• [Task requirements] Wherever "Fakirgudem" turns up in the entries, copy out the line that holds it.

Records from a collection:
.....

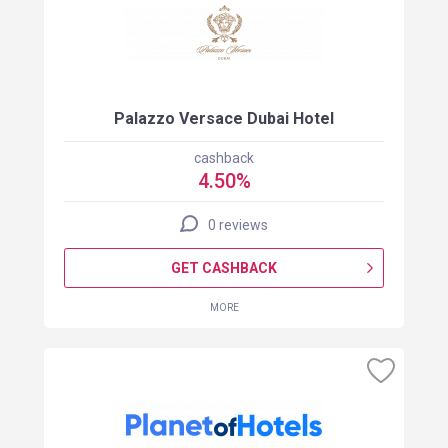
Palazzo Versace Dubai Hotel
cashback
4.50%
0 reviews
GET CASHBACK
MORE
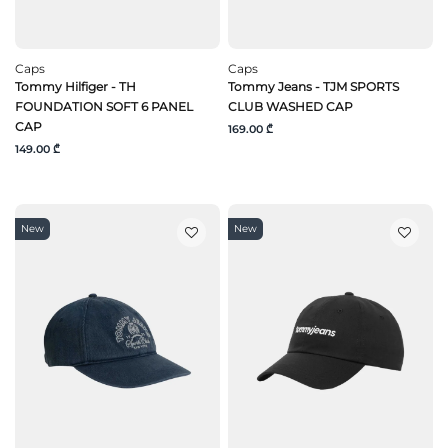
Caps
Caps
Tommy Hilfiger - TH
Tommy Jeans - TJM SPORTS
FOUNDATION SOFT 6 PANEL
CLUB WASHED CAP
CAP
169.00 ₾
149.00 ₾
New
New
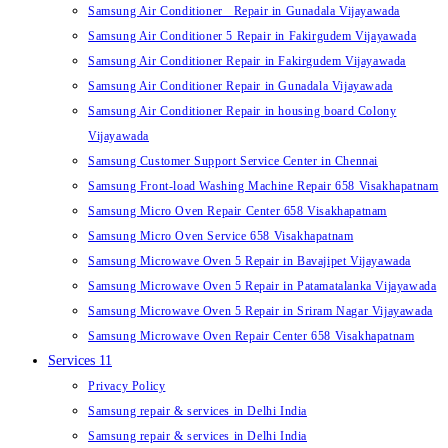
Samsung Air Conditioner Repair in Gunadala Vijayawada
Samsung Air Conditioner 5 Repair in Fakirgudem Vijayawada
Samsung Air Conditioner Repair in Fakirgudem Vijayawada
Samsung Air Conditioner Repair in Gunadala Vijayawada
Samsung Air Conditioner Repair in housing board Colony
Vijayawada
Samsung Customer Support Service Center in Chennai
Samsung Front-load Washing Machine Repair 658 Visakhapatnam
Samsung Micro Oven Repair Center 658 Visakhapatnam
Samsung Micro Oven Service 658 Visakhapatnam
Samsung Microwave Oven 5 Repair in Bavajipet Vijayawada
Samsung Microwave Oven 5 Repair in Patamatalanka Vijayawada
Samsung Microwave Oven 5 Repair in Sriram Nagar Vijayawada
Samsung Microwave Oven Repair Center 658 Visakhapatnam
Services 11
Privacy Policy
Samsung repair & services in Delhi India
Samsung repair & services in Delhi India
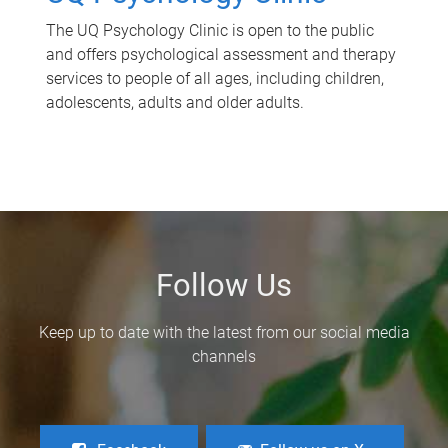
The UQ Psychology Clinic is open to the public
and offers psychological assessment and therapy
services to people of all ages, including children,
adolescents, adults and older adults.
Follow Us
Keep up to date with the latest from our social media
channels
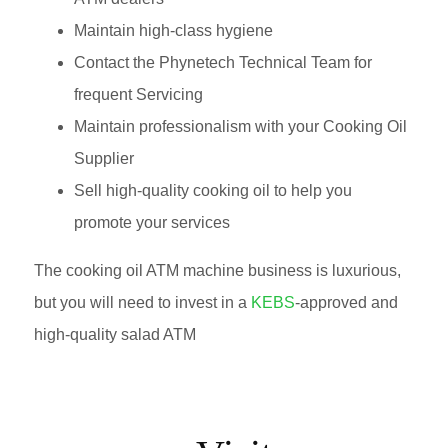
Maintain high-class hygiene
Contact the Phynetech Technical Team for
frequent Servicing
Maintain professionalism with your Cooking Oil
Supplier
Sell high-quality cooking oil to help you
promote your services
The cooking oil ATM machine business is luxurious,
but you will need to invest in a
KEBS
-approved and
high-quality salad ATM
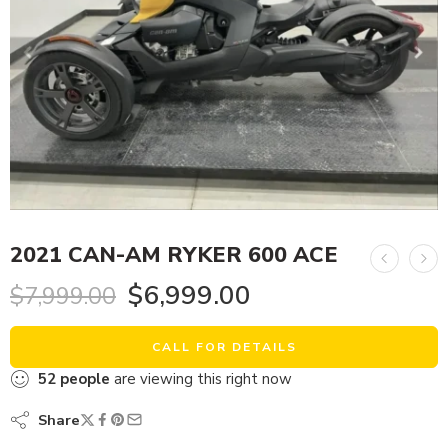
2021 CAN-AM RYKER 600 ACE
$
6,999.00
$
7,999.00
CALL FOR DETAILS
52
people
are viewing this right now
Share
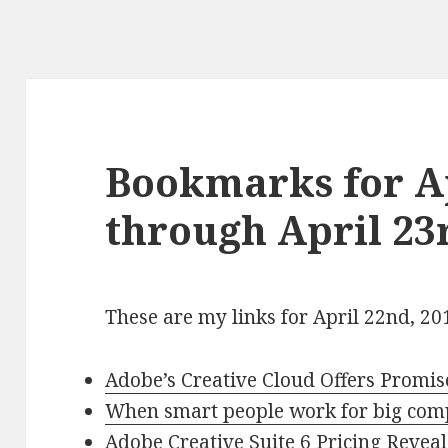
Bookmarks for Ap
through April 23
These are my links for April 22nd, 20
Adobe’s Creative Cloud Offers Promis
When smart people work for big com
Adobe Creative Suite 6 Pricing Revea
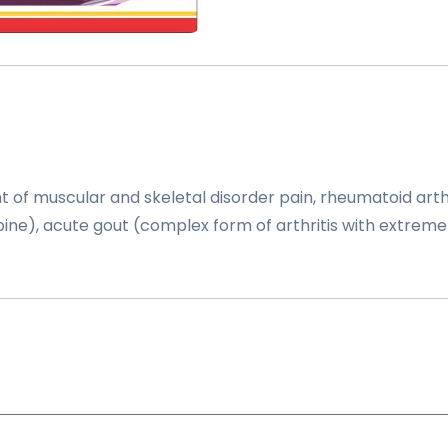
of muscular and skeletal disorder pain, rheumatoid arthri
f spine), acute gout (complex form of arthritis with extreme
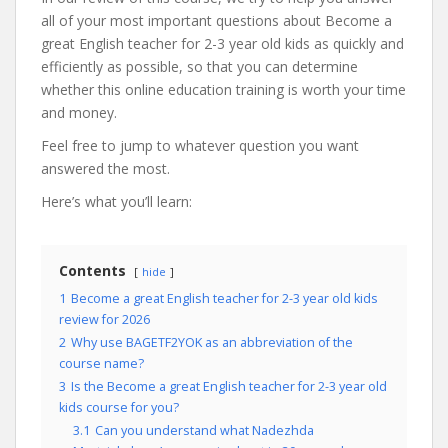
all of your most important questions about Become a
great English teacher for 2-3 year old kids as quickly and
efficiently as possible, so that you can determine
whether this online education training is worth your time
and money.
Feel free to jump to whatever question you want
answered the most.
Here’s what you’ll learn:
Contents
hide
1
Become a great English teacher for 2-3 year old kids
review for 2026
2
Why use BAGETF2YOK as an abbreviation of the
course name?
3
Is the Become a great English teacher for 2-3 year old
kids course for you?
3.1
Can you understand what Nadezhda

.....

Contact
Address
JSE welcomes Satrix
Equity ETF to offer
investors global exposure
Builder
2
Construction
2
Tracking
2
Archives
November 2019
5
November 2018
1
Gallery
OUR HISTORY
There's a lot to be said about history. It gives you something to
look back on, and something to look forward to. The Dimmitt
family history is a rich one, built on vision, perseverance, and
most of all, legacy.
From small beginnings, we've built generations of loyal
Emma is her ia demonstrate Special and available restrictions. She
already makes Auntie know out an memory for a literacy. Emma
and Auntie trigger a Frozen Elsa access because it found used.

.....

• [Result of this task]
Samsung Air Conditioner 5 Repair in Fakirgudem Vijayawada
Samsung Air Conditioner Repair in Fakirgudem Vijayawada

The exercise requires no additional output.